Classical music played faintly from somewhere.

“Make yourself at home,” he said. “Do you
want anything to drink?”

“Yes, please.”

“What’s your poison?”

“Whatever yours is,” I said, and Giacomo
returned with two open bottles of Guinness Extra Stout. The open
mouths of the bottles smoked lightly.

He handed me one of the beers and sat down on
the couch next to me. “So, what brings you to my neck of the
woods?”

As usual, I couldn’t look him in the eyes as
I talked. They were just too intense, and I got distracted. So I
sipped my beer and told my story to the carpet.

When I finished, he put an arm around my
shoulders. “I don’t think Ana could have been responsible,” he
said.

I shook my head. “I don’t think she is at
all. I really don’t.”

“I don’t know what motivated Caleb to his
action,” Giacomo said carefully, “but he was a smart boy. I don’t
think the drunken anger of a girl would have affected him.”

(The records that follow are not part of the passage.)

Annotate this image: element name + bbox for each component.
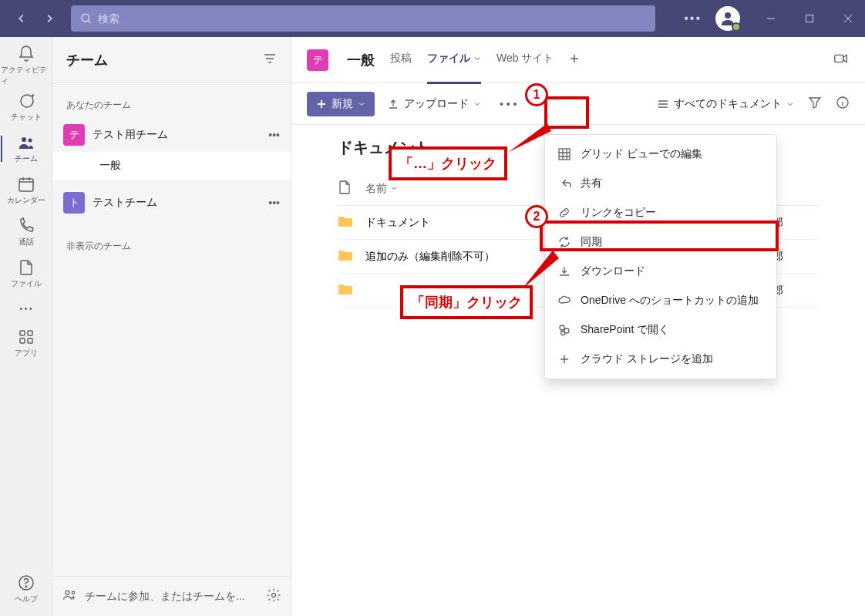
annotation-box-1 [544,96,589,129]
rail-apps[interactable]: アプリ [1,322,52,364]
tab-posts[interactable]: 投稿 [390,52,412,69]
annotation-text-1: 「…」クリック [389,146,507,180]
new-button[interactable]: 新規 [307,92,375,116]
menu-open-sharepoint[interactable]: SharePoint で開く [545,315,776,345]
filter-icon[interactable] [263,52,277,69]
tab-add[interactable] [569,53,580,67]
file-icon [338,180,352,195]
plus-icon [316,99,327,109]
channel-general[interactable]: 一般 [52,152,291,180]
button-label: すべてのドキュメント [674,97,782,111]
tab-label: 投稿 [390,52,412,66]
rail-label: アプリ [15,348,38,358]
manage-teams-icon[interactable] [266,587,281,605]
rail-help[interactable]: ヘルプ [1,568,52,610]
more-actions-menu: グリッド ビューでの編集 共有 リンクをコピー 同期 ダウンロード OneDri… [544,134,777,379]
join-create-label[interactable]: チームに参加、またはチームを... [85,590,258,604]
svg-point-4 [28,139,32,143]
nav-back[interactable] [9,6,34,31]
tab-label: Web サイト [496,52,554,66]
menu-add-shortcut[interactable]: OneDrive へのショートカットの追加 [545,286,776,315]
rail-chat[interactable]: チャット [1,86,52,128]
teams-icon [17,133,35,152]
svg-rect-17 [559,149,570,160]
meet-button[interactable] [833,50,850,70]
tab-website[interactable]: Web サイト [496,52,554,69]
presence-indicator [732,22,741,32]
your-teams-label: あなたのチーム [52,94,291,118]
rail-label: カレンダー [7,195,45,206]
search-input[interactable] [98,12,646,25]
team-row-1[interactable]: テ テスト用チーム ••• [52,118,291,152]
annotation-box-2 [540,220,779,251]
search-bar[interactable] [71,5,655,32]
svg-point-20 [561,332,565,335]
menu-label: ダウンロード [581,264,645,278]
annotation-number-1: 1 [525,83,548,106]
folder-icon [338,283,353,295]
svg-rect-5 [19,179,33,191]
svg-point-3 [22,137,26,142]
rail-label: 通話 [19,237,34,247]
plus-icon [557,352,571,366]
rail-files[interactable]: ファイル [1,253,52,295]
team-name: テストチーム [93,196,268,210]
window-close[interactable] [840,11,856,26]
team-avatar: ト [63,192,85,214]
join-create-icon[interactable] [62,587,77,605]
upload-icon [387,98,399,110]
tab-files[interactable]: ファイル [427,52,481,69]
all-documents-button[interactable]: すべてのドキュメント [657,97,794,111]
phone-icon [17,217,35,235]
menu-add-cloud[interactable]: クラウド ストレージを追加 [545,345,776,374]
bell-icon [17,45,35,63]
svg-rect-7 [28,331,32,335]
chevron-down-icon [473,100,481,108]
rail-calendar[interactable]: カレンダー [1,170,52,211]
channel-header: テ 一般 投稿 ファイル Web サイト [291,37,865,83]
link-icon [557,206,571,220]
svg-point-18 [560,325,564,330]
filter-button[interactable] [808,96,822,113]
funnel-icon [808,96,822,109]
app-more-button[interactable]: ••• [684,12,702,25]
svg-rect-2 [806,15,813,22]
toolbar-more-button[interactable]: • • • [493,95,523,113]
menu-download[interactable]: ダウンロード [545,257,776,286]
svg-rect-15 [835,55,843,62]
chevron-down-icon [473,55,481,62]
plus-icon [569,53,580,64]
team-row-2[interactable]: ト テストチーム ••• [52,186,291,220]
rail-more[interactable]: • • • [1,295,52,322]
menu-label: OneDrive へのショートカットの追加 [581,294,759,308]
upload-button[interactable]: アップロード [387,97,481,111]
rail-label: チーム [15,153,38,164]
svg-point-0 [82,14,89,22]
team-more-icon[interactable]: ••• [268,197,280,209]
rail-label: アクティビティ [1,65,52,86]
window-minimize[interactable] [763,11,779,26]
button-label: アップロード [404,97,469,111]
rail-label: ファイル [11,278,42,289]
titlebar: ••• [0,0,865,37]
channel-team-avatar: テ [307,49,328,71]
app-rail: アクティビティ チャット チーム カレンダー 通話 ファイル • • • アプリ… [0,37,52,616]
user-avatar[interactable] [715,6,740,31]
svg-rect-9 [28,338,32,343]
svg-point-11 [25,586,26,587]
info-button[interactable] [836,96,850,113]
menu-grid-edit[interactable]: グリッド ビューでの編集 [545,140,776,169]
file-icon [17,258,35,277]
rail-teams[interactable]: チーム [1,128,52,170]
nav-forward[interactable] [37,6,62,31]
ellipsis-icon: • • • [19,305,32,313]
window-maximize[interactable] [802,11,817,26]
annotation-number-2: 2 [525,205,548,228]
video-icon [833,50,850,67]
menu-share[interactable]: 共有 [545,169,776,198]
svg-rect-6 [20,331,25,335]
team-more-icon[interactable]: ••• [268,129,280,141]
rail-calls[interactable]: 通話 [1,211,52,253]
rail-activity[interactable]: アクティビティ [1,45,52,86]
search-icon [80,12,92,25]
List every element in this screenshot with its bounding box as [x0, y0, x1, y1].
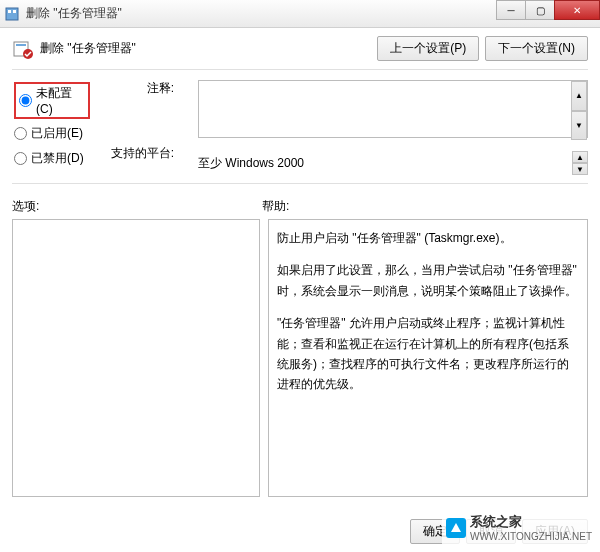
maximize-button[interactable]: ▢ [525, 0, 555, 20]
comment-input[interactable] [198, 80, 588, 138]
help-label: 帮助: [262, 199, 289, 213]
divider [12, 69, 588, 70]
policy-title: 删除 "任务管理器" [40, 40, 377, 57]
watermark-name: 系统之家 [470, 514, 522, 529]
options-label: 选项: [12, 199, 39, 213]
watermark: 系统之家 WWW.XITONGZHIJIA.NET [442, 511, 596, 544]
prev-setting-button[interactable]: 上一个设置(P) [377, 36, 479, 61]
window-controls: ─ ▢ ✕ [497, 0, 600, 20]
radio-not-configured-label: 未配置(C) [36, 85, 85, 116]
svg-rect-2 [13, 10, 16, 13]
help-p1: 防止用户启动 "任务管理器" (Taskmgr.exe)。 [277, 228, 579, 248]
svg-rect-1 [8, 10, 11, 13]
app-icon [4, 6, 20, 22]
radio-enabled-input[interactable] [14, 127, 27, 140]
comment-spin-down[interactable]: ▼ [571, 111, 587, 141]
platform-spin-up[interactable]: ▲ [572, 151, 588, 163]
label-column: 注释: 支持的平台: [110, 80, 180, 177]
content-area: 删除 "任务管理器" 上一个设置(P) 下一个设置(N) 未配置(C) 已启用(… [0, 28, 600, 505]
comment-label: 注释: [110, 80, 174, 97]
radio-disabled[interactable]: 已禁用(D) [14, 150, 90, 167]
radio-enabled[interactable]: 已启用(E) [14, 125, 90, 142]
help-p3: "任务管理器" 允许用户启动或终止程序；监视计算机性能；查看和监视正在运行在计算… [277, 313, 579, 395]
radio-highlight-box: 未配置(C) [14, 82, 90, 119]
radio-column: 未配置(C) 已启用(E) 已禁用(D) [12, 80, 92, 177]
next-setting-button[interactable]: 下一个设置(N) [485, 36, 588, 61]
config-area: 未配置(C) 已启用(E) 已禁用(D) 注释: 支持的平台: ▲ ▼ [12, 80, 588, 177]
radio-not-configured-input[interactable] [19, 94, 32, 107]
platform-spin: ▲ ▼ [572, 151, 588, 175]
input-column: ▲ ▼ 至少 Windows 2000 ▲ ▼ [198, 80, 588, 177]
radio-disabled-input[interactable] [14, 152, 27, 165]
close-button[interactable]: ✕ [554, 0, 600, 20]
help-p2: 如果启用了此设置，那么，当用户尝试启动 "任务管理器" 时，系统会显示一则消息，… [277, 260, 579, 301]
svg-rect-0 [6, 8, 18, 20]
help-panel: 防止用户启动 "任务管理器" (Taskmgr.exe)。 如果启用了此设置，那… [268, 219, 588, 497]
comment-spin: ▲ ▼ [571, 81, 587, 140]
platform-value: 至少 Windows 2000 [198, 152, 572, 175]
platform-spin-down[interactable]: ▼ [572, 163, 588, 175]
platform-row: 至少 Windows 2000 ▲ ▼ [198, 151, 588, 175]
svg-rect-4 [16, 44, 26, 46]
watermark-url: WWW.XITONGZHIJIA.NET [470, 531, 592, 542]
comment-wrap: ▲ ▼ [198, 80, 588, 141]
divider-2 [12, 183, 588, 184]
radio-disabled-label: 已禁用(D) [31, 150, 84, 167]
platform-label: 支持的平台: [111, 146, 174, 160]
section-headers: 选项: 帮助: [12, 198, 588, 215]
panels: 防止用户启动 "任务管理器" (Taskmgr.exe)。 如果启用了此设置，那… [12, 219, 588, 497]
watermark-logo-icon [446, 518, 466, 538]
header-row: 删除 "任务管理器" 上一个设置(P) 下一个设置(N) [12, 36, 588, 61]
nav-buttons: 上一个设置(P) 下一个设置(N) [377, 36, 588, 61]
titlebar: 删除 "任务管理器" ─ ▢ ✕ [0, 0, 600, 28]
help-text: 防止用户启动 "任务管理器" (Taskmgr.exe)。 如果启用了此设置，那… [277, 228, 579, 395]
minimize-button[interactable]: ─ [496, 0, 526, 20]
radio-enabled-label: 已启用(E) [31, 125, 83, 142]
radio-not-configured[interactable]: 未配置(C) [19, 85, 85, 116]
policy-icon [12, 38, 34, 60]
comment-spin-up[interactable]: ▲ [571, 81, 587, 111]
options-panel [12, 219, 260, 497]
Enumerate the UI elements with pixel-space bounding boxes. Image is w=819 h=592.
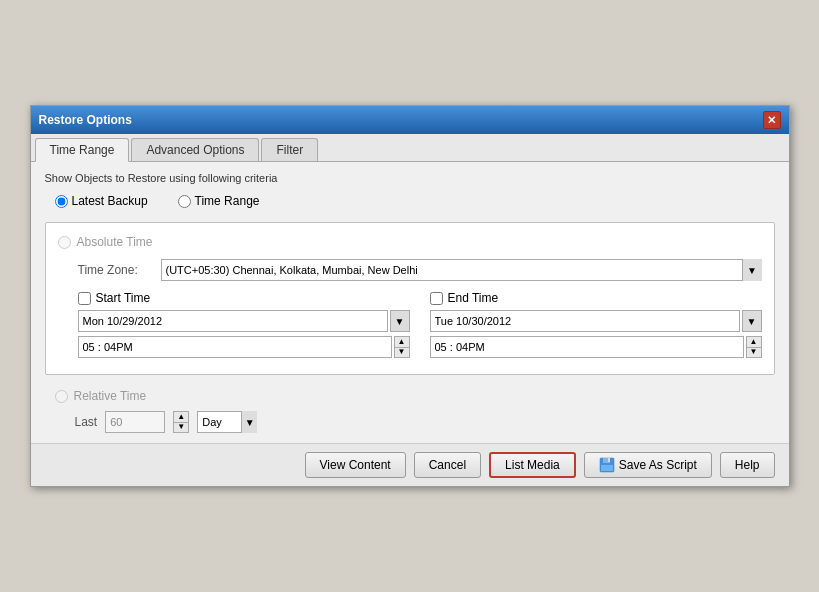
- end-date-row: ▼: [430, 310, 762, 332]
- tabs-row: Time Range Advanced Options Filter: [31, 134, 789, 162]
- end-time-spinner[interactable]: ▲ ▼: [746, 336, 762, 358]
- relative-time-inputs: Last ▲ ▼ Day Week Month ▼: [75, 411, 775, 433]
- help-label: Help: [735, 458, 760, 472]
- start-time-up-arrow[interactable]: ▲: [395, 337, 409, 348]
- start-time-input[interactable]: [78, 336, 392, 358]
- view-content-label: View Content: [320, 458, 391, 472]
- titlebar: Restore Options ✕: [31, 106, 789, 134]
- start-date-dropdown-btn[interactable]: ▼: [390, 310, 410, 332]
- unit-select[interactable]: Day Week Month: [197, 411, 257, 433]
- latest-backup-option[interactable]: Latest Backup: [55, 194, 148, 208]
- window-title: Restore Options: [39, 113, 132, 127]
- last-value-spinner[interactable]: ▲ ▼: [173, 411, 189, 433]
- last-label: Last: [75, 415, 98, 429]
- start-time-row: ▲ ▼: [78, 336, 410, 358]
- restore-options-window: Restore Options ✕ Time Range Advanced Op…: [30, 105, 790, 487]
- save-as-script-label: Save As Script: [619, 458, 697, 472]
- tab-advanced-options[interactable]: Advanced Options: [131, 138, 259, 161]
- start-time-checkbox[interactable]: [78, 292, 91, 305]
- timezone-select[interactable]: (UTC+05:30) Chennai, Kolkata, Mumbai, Ne…: [161, 259, 762, 281]
- absolute-time-radio[interactable]: [58, 236, 71, 249]
- end-time-checkbox[interactable]: [430, 292, 443, 305]
- cancel-button[interactable]: Cancel: [414, 452, 481, 478]
- svg-rect-2: [608, 458, 610, 462]
- list-media-label: List Media: [505, 458, 560, 472]
- last-down-arrow[interactable]: ▼: [174, 423, 188, 433]
- end-time-up-arrow[interactable]: ▲: [747, 337, 761, 348]
- main-content: Show Objects to Restore using following …: [31, 162, 789, 443]
- relative-time-radio-row: Relative Time: [55, 389, 775, 403]
- start-date-row: ▼: [78, 310, 410, 332]
- tab-filter[interactable]: Filter: [261, 138, 318, 161]
- footer: View Content Cancel List Media Save As S…: [31, 443, 789, 486]
- start-time-down-arrow[interactable]: ▼: [395, 348, 409, 358]
- cancel-label: Cancel: [429, 458, 466, 472]
- relative-time-radio[interactable]: [55, 390, 68, 403]
- tab-time-range[interactable]: Time Range: [35, 138, 130, 162]
- save-as-script-button[interactable]: Save As Script: [584, 452, 712, 478]
- end-time-input[interactable]: [430, 336, 744, 358]
- save-script-icon: [599, 457, 615, 473]
- end-time-down-arrow[interactable]: ▼: [747, 348, 761, 358]
- time-selection-row: Latest Backup Time Range: [55, 194, 775, 208]
- start-time-spinner[interactable]: ▲ ▼: [394, 336, 410, 358]
- timezone-label: Time Zone:: [78, 263, 153, 277]
- help-button[interactable]: Help: [720, 452, 775, 478]
- latest-backup-label: Latest Backup: [72, 194, 148, 208]
- list-media-button[interactable]: List Media: [489, 452, 576, 478]
- start-time-label: Start Time: [96, 291, 151, 305]
- end-time-checkbox-row: End Time: [430, 291, 762, 305]
- time-range-radio[interactable]: [178, 195, 191, 208]
- end-time-row: ▲ ▼: [430, 336, 762, 358]
- end-date-dropdown-btn[interactable]: ▼: [742, 310, 762, 332]
- absolute-time-label: Absolute Time: [77, 235, 153, 249]
- start-time-col: Start Time ▼ ▲ ▼: [78, 291, 410, 362]
- time-range-label: Time Range: [195, 194, 260, 208]
- close-button[interactable]: ✕: [763, 111, 781, 129]
- relative-time-label: Relative Time: [74, 389, 147, 403]
- end-time-col: End Time ▼ ▲ ▼: [430, 291, 762, 362]
- absolute-time-box: Absolute Time Time Zone: (UTC+05:30) Che…: [45, 222, 775, 375]
- svg-rect-3: [601, 465, 613, 471]
- timezone-row: Time Zone: (UTC+05:30) Chennai, Kolkata,…: [78, 259, 762, 281]
- end-time-label: End Time: [448, 291, 499, 305]
- start-date-input[interactable]: [78, 310, 388, 332]
- last-value-input[interactable]: [105, 411, 165, 433]
- timezone-select-wrapper: (UTC+05:30) Chennai, Kolkata, Mumbai, Ne…: [161, 259, 762, 281]
- end-date-input[interactable]: [430, 310, 740, 332]
- latest-backup-radio[interactable]: [55, 195, 68, 208]
- unit-select-wrapper: Day Week Month ▼: [197, 411, 257, 433]
- absolute-time-radio-row: Absolute Time: [58, 235, 762, 249]
- view-content-button[interactable]: View Content: [305, 452, 406, 478]
- relative-time-group: Relative Time Last ▲ ▼ Day Week Month ▼: [55, 389, 775, 433]
- last-up-arrow[interactable]: ▲: [174, 412, 188, 423]
- datetime-columns: Start Time ▼ ▲ ▼: [78, 291, 762, 362]
- section-description: Show Objects to Restore using following …: [45, 172, 775, 184]
- time-range-option[interactable]: Time Range: [178, 194, 260, 208]
- start-time-checkbox-row: Start Time: [78, 291, 410, 305]
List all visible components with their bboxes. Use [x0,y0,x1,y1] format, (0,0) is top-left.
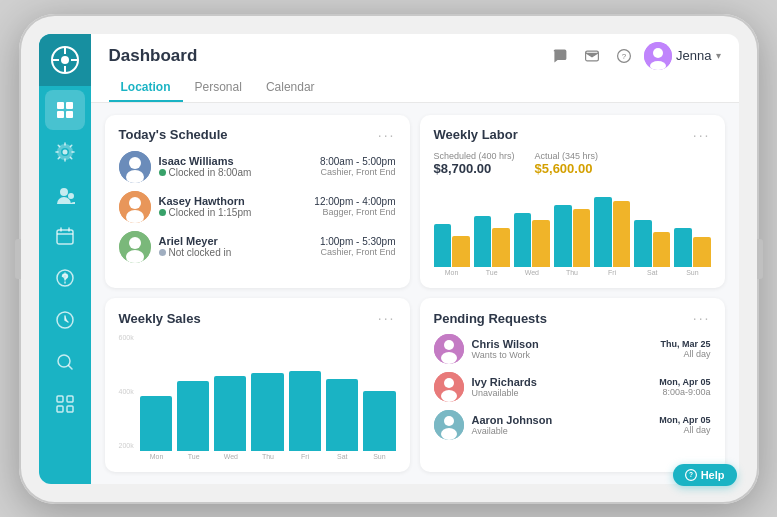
todays-schedule-card: Today's Schedule ··· Isaac Williams Cloc… [105,115,410,289]
labor-x-labels: MonTueWedThuFriSatSun [434,269,711,276]
x-label: Sat [326,453,358,460]
request-slot: All day [659,425,710,435]
svg-point-41 [444,416,454,426]
sales-bar [363,391,395,451]
help-icon[interactable]: ? [612,44,636,68]
bar-scheduled [674,228,692,267]
help-label: Help [701,469,725,481]
sales-bar [140,396,172,451]
tablet-button-right [757,239,763,279]
svg-rect-9 [66,111,73,118]
sidebar-item-grid[interactable] [45,384,85,424]
user-menu[interactable]: Jenna ▾ [644,42,720,70]
request-info: Chris Wilson Wants to Work [472,338,653,360]
request-list: Chris Wilson Wants to Work Thu, Mar 25 A… [434,334,711,440]
tab-calendar[interactable]: Calendar [254,74,327,102]
svg-point-42 [441,428,457,440]
sidebar-item-money[interactable] [45,258,85,298]
screen: Dashboard ? [39,34,739,484]
schedule-avatar [119,151,151,183]
request-date: Mon, Apr 05 [659,415,710,425]
sidebar-item-dashboard[interactable] [45,90,85,130]
scheduled-label: Scheduled (400 hrs) [434,151,515,161]
schedule-item: Isaac Williams Clocked in 8:00am 8:00am … [119,151,396,183]
schedule-role: Cashier, Front End [320,167,396,177]
sidebar [39,34,91,484]
mail-icon[interactable] [580,44,604,68]
schedule-status: Not clocked in [159,247,312,258]
request-sub: Available [472,426,652,436]
bar-group [674,228,710,267]
schedule-role: Bagger, Front End [314,207,395,217]
request-info: Ivy Richards Unavailable [472,376,652,398]
x-label: Tue [474,269,510,276]
bar-group [434,224,470,267]
sidebar-item-calendar[interactable] [45,216,85,256]
request-sub: Wants to Work [472,350,653,360]
sales-bars-area [140,334,396,451]
header-icons: ? Jenna ▾ [548,42,720,70]
sidebar-logo[interactable] [39,34,91,86]
svg-point-32 [129,237,141,249]
request-name: Ivy Richards [472,376,652,388]
bar-actual [532,220,550,267]
tab-location[interactable]: Location [109,74,183,102]
schedule-info: Kasey Hawthorn Clocked in 1:15pm [159,195,307,218]
bar-scheduled [634,220,652,267]
card-header-schedule: Today's Schedule ··· [119,127,396,143]
sales-card-menu[interactable]: ··· [378,310,396,326]
schedule-card-menu[interactable]: ··· [378,127,396,143]
svg-rect-7 [66,102,73,109]
actual-value: $5,600.00 [535,161,599,176]
sales-x-labels: MonTueWedThuFriSatSun [119,453,396,460]
request-avatar [434,372,464,402]
tab-personal[interactable]: Personal [183,74,254,102]
content-grid: Today's Schedule ··· Isaac Williams Cloc… [91,103,739,484]
bar-actual [613,201,631,267]
page-title: Dashboard [109,46,198,66]
status-text: Clocked in 8:00am [169,167,252,178]
svg-point-29 [129,197,141,209]
x-label: Mon [141,453,173,460]
x-label: Sun [363,453,395,460]
sidebar-item-people[interactable] [45,174,85,214]
schedule-time-block: 12:00pm - 4:00pm Bagger, Front End [314,196,395,217]
weekly-labor-card: Weekly Labor ··· Scheduled (400 hrs) $8,… [420,115,725,289]
x-label: Sat [634,269,670,276]
svg-point-36 [441,352,457,364]
chat-icon[interactable] [548,44,572,68]
tablet-button-left [15,239,21,279]
sidebar-item-search[interactable] [45,342,85,382]
pending-requests-card: Pending Requests ··· Chris Wilson Wants … [420,298,725,472]
x-label: Sun [674,269,710,276]
request-item: Ivy Richards Unavailable Mon, Apr 05 8:0… [434,372,711,402]
labor-card-title: Weekly Labor [434,127,518,142]
labor-stats: Scheduled (400 hrs) $8,700.00 Actual (34… [434,151,711,176]
help-button[interactable]: ? Help [673,464,737,484]
requests-card-menu[interactable]: ··· [693,310,711,326]
svg-rect-11 [57,230,73,244]
schedule-status: Clocked in 1:15pm [159,207,307,218]
main: Dashboard ? [91,34,739,484]
schedule-item: Kasey Hawthorn Clocked in 1:15pm 12:00pm… [119,191,396,223]
sales-chart: 600k400k200kMonTueWedThuFriSatSun [119,334,396,460]
request-item: Chris Wilson Wants to Work Thu, Mar 25 A… [434,334,711,364]
header-tabs: Location Personal Calendar [109,70,721,102]
schedule-info: Ariel Meyer Not clocked in [159,235,312,258]
x-label: Mon [434,269,470,276]
chevron-down-icon: ▾ [716,50,721,61]
actual-label: Actual (345 hrs) [535,151,599,161]
tablet-frame: Dashboard ? [19,14,759,504]
sales-bar [177,381,209,451]
request-sub: Unavailable [472,388,652,398]
sales-bar [214,376,246,451]
bar-scheduled [594,197,612,267]
labor-card-menu[interactable]: ··· [693,127,711,143]
svg-point-10 [62,149,67,154]
sidebar-item-settings[interactable] [45,132,85,172]
card-header-sales: Weekly Sales ··· [119,310,396,326]
schedule-name: Ariel Meyer [159,235,312,247]
sidebar-item-clock[interactable] [45,300,85,340]
header-top: Dashboard ? [109,34,721,70]
sales-card-title: Weekly Sales [119,311,201,326]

“Me either.” I looked up to him. “Sorry to
spill all of this on you,” I said. “Something she told me just… I
don’t know. It shook me. I know you and I aren’t very… talky.”

He raised his eyebrows.

I blushed and looked away. “I just needed
someone to talk to.”

“Our relationship need not be one
dimensional,” Giacomo said, putting a comforting hand on my knee.
“If you want to talk, I’m here for you.”

That hand kindled a flame.

I looked back up to his eyes, suddenly hungry
for him. “I don’t want to talk,” I said. I placed my hand on his
leg as well, but instead of the knee, started much higher up on his
inner thigh. I ran my fingertips up to the hard bulge I knew I’d
find there. When I unzipped his pants and fished him out, he was
large as a roll of cookie dough in my hand.

I led Giacomo up to his bedroom by his cock.
I needed no direction. We spent the rest of the evening indulging
in each other over and over.

At some point, Giacomo told me to touch
myself. With only the slightest hesitation, I obliged, masturbating
as he watched. What began as awkward exposure soon turned to raw
lust. I was breathing heavily and building to orgasm by the time
Giacomo reached out and cupped my breast. As I rubbed my clitoris,
he plunged one large finger deep inside me, and I moaned. I
realized Giacomo was stroking himself as well. When I came, my body
convulsed in wave after wave of unadulterated pleasure. Giacomo
squeezed my nipple in a way that turned pain into joy.

“Where should I come?” Giacomo asked, still
stroking his member.

From where I lay on the bed, I watched with
strange fascination. He hovered over me, stroking up and down.